Love Letters From Ladybug Farm - Donna Ball [9]
Ida Mae reached deliberately for a dish towel and took her time drying her hands. She looked at Bridget, sourly, then turned the look on Cici and Lindsay. She took the magazine.
The three women watched her closely as she slowly turned the pages, anticipating comments about “Dang fool Yankee trash tramping all over m‘flower beds” and “fuss and bother just so a bunch o’ rich biddies can look at how we live” and “working like yard hands for three damn weeks just for this?” Not to mention the inevitable derision over whatever mistakes had surely been made in the recipe, or the quotes. They waited, hardly aware of holding their breaths, until she flipped the magazine closed and returned it to Cici.
“Right nice,” was all she said, and they stared at her as she placed the last of the muffins in the basket and turned back to the sink. “Thought these greens’d make a good salad with some nuts and cheese. How’s that chicken coming?”
“Oh, um ...” It was at that moment that Farley knocked politely on the screen door, and Bridget glanced anxiously toward the oven as she waved at him. “Hi, Farley.”
“Afternoon, ladies.”
Farley was a big man in faded overalls and a camo cap, with a ginger-colored beard and a perpetual wad of chewing tobacco forming a small lump in one cheek. He carried a highly polished steel pressure cooker under one arm, and a soda can in the other hand. He spat a stream of brown juice into the can before adding, “Got your cooker.”
Cici grabbed an oven mitt and opened the oven to check on the chicken. Bridget opened the screen door and stepped aside as Farley came in, leaving his soda can on the porch rail. He set the pressure cooker on the counter and Bridget handed him a ten-dollar bill. “Thank you so much for fixing this,” she said. “Canning season is coming up and I don’t know what we’d do without it.”
Farley swept off his cap, mindful of being indoors, and tucked it into his back pocket as he somberly took out his wallet and placed the ten-dollar bill inside. “Weren’t no problem,” he replied. He added, without looking up, “Hear you ladies got your pictures in the paper.”
Cici closed the oven door and smiled at him. “It was a magazine,” she corrected. “Would you like to see it?”
“No thank you, ma‘am,” he replied, and returned his wallet securely to his back pocket. “Don’t have much use for that kind of foolishness.”
Lindsay raised an amused eyebrow but said nothing.
Ida Mae retrieved her pressure cooker and Bridget took the basket of muffins from the counter. “These are for you, Farley,” she said. “They’re fresh made this morning. Wild strawberry.”
He looked surprised as he accepted the muffins, even though Bridget almost always had some kind of baked goods for him whenever he came by. “Why,” he said, “that’s right good of you, Miss Bridget.”

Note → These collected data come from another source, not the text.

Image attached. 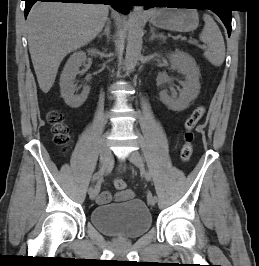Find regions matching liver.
<instances>
[{
    "instance_id": "6515ba94",
    "label": "liver",
    "mask_w": 259,
    "mask_h": 266,
    "mask_svg": "<svg viewBox=\"0 0 259 266\" xmlns=\"http://www.w3.org/2000/svg\"><path fill=\"white\" fill-rule=\"evenodd\" d=\"M103 4L37 2L27 17V39L40 89L52 88L64 57L87 45L103 29Z\"/></svg>"
}]
</instances>
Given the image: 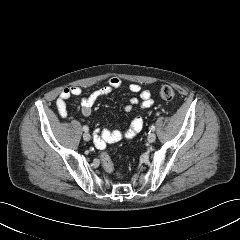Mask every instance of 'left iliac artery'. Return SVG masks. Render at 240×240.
<instances>
[{
    "mask_svg": "<svg viewBox=\"0 0 240 240\" xmlns=\"http://www.w3.org/2000/svg\"><path fill=\"white\" fill-rule=\"evenodd\" d=\"M149 130H150V132L151 131L153 132L155 130V126L154 125L150 126Z\"/></svg>",
    "mask_w": 240,
    "mask_h": 240,
    "instance_id": "left-iliac-artery-1",
    "label": "left iliac artery"
}]
</instances>
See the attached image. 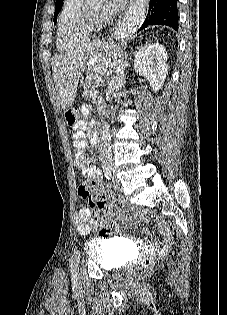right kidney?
Here are the masks:
<instances>
[{"label":"right kidney","instance_id":"1","mask_svg":"<svg viewBox=\"0 0 227 315\" xmlns=\"http://www.w3.org/2000/svg\"><path fill=\"white\" fill-rule=\"evenodd\" d=\"M167 52L158 42L140 47L134 59V68L144 76L154 92L159 91L168 73Z\"/></svg>","mask_w":227,"mask_h":315}]
</instances>
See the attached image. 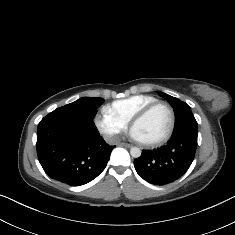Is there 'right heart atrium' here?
I'll use <instances>...</instances> for the list:
<instances>
[{"label": "right heart atrium", "instance_id": "1", "mask_svg": "<svg viewBox=\"0 0 235 235\" xmlns=\"http://www.w3.org/2000/svg\"><path fill=\"white\" fill-rule=\"evenodd\" d=\"M93 121L98 131L110 142H117L119 135L127 129V122L116 116L109 105H102Z\"/></svg>", "mask_w": 235, "mask_h": 235}]
</instances>
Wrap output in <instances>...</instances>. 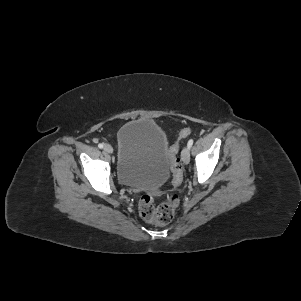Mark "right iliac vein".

Bridget smiled. “I hope you enjoy them.” She smiled as she added, “See you in church Sunday?”
It was almost a running joke, since everyone knew the only time Farley went to church was on Easter and Christmas. But he looked back at her somberly and replied, “No, ma‘am, I don’t reckon you will. But I thank you for the thought just the same.”

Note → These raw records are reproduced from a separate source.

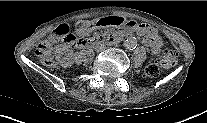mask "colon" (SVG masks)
I'll list each match as a JSON object with an SVG mask.
<instances>
[{
	"mask_svg": "<svg viewBox=\"0 0 207 123\" xmlns=\"http://www.w3.org/2000/svg\"><path fill=\"white\" fill-rule=\"evenodd\" d=\"M63 41L66 43L75 42V38L67 24L59 25L51 38L39 44L36 55L39 60L48 67H55L56 63L52 58L54 43ZM86 41L79 40L78 43L84 44ZM178 54L174 50H167L159 61L150 62L144 70V73L149 78L156 77L161 71L167 70L177 63Z\"/></svg>",
	"mask_w": 207,
	"mask_h": 123,
	"instance_id": "obj_1",
	"label": "colon"
}]
</instances>
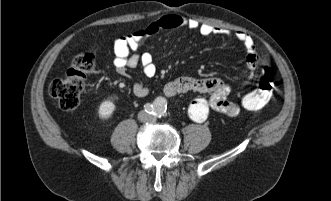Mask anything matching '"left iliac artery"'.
I'll return each mask as SVG.
<instances>
[{"mask_svg":"<svg viewBox=\"0 0 331 201\" xmlns=\"http://www.w3.org/2000/svg\"><path fill=\"white\" fill-rule=\"evenodd\" d=\"M165 106L162 103H158L156 104V114L159 115V117H161L164 113H165Z\"/></svg>","mask_w":331,"mask_h":201,"instance_id":"1","label":"left iliac artery"}]
</instances>
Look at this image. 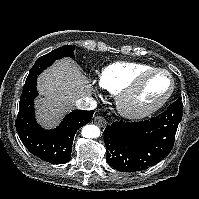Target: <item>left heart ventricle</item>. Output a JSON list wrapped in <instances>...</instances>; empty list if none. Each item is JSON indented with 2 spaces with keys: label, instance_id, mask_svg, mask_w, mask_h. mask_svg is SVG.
Segmentation results:
<instances>
[{
  "label": "left heart ventricle",
  "instance_id": "1",
  "mask_svg": "<svg viewBox=\"0 0 199 199\" xmlns=\"http://www.w3.org/2000/svg\"><path fill=\"white\" fill-rule=\"evenodd\" d=\"M170 86V80L166 75H152L142 85L134 98V103L145 106L155 104L167 94Z\"/></svg>",
  "mask_w": 199,
  "mask_h": 199
}]
</instances>
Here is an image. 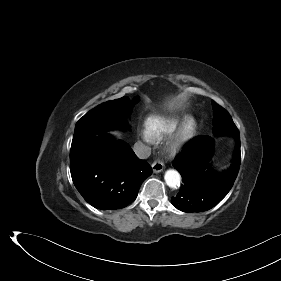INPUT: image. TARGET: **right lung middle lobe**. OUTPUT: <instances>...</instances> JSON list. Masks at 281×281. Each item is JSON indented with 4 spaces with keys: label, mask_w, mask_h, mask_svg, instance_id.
Listing matches in <instances>:
<instances>
[{
    "label": "right lung middle lobe",
    "mask_w": 281,
    "mask_h": 281,
    "mask_svg": "<svg viewBox=\"0 0 281 281\" xmlns=\"http://www.w3.org/2000/svg\"><path fill=\"white\" fill-rule=\"evenodd\" d=\"M128 97L107 101L98 105L78 120L73 139L95 133H105L111 129H125V110Z\"/></svg>",
    "instance_id": "right-lung-middle-lobe-1"
}]
</instances>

He removed his cap from his pocket, nodded at Cici and Lindsay, and left with his basket of muffins, settling the cap on his head as he reached the back steps.
“Strange bird,” murmured Cici as she heard the truck engine start.
“Oh, he’s a good soul,” replied Bridget fondly, smiling after him. “Just lonely, I think.”
“I hope he knows how to fix a pressure cooker, is all,” Ida Mae said, and there was a certain amount of menace to her tone as she returned from placing the appliance on its shelf in the pantry.
“For ten dollars,” Lindsay cautioned, “I wouldn’t expect too much.”
But the look Ida Mae gave her suggested consequences too dire for words should her prediction happen to be correct.
Cici started gathering up the magazines. “Well,” she said. “It’s been quite a day. But I guess it’s back to scattering chicken feed and shoveling sheep manure.”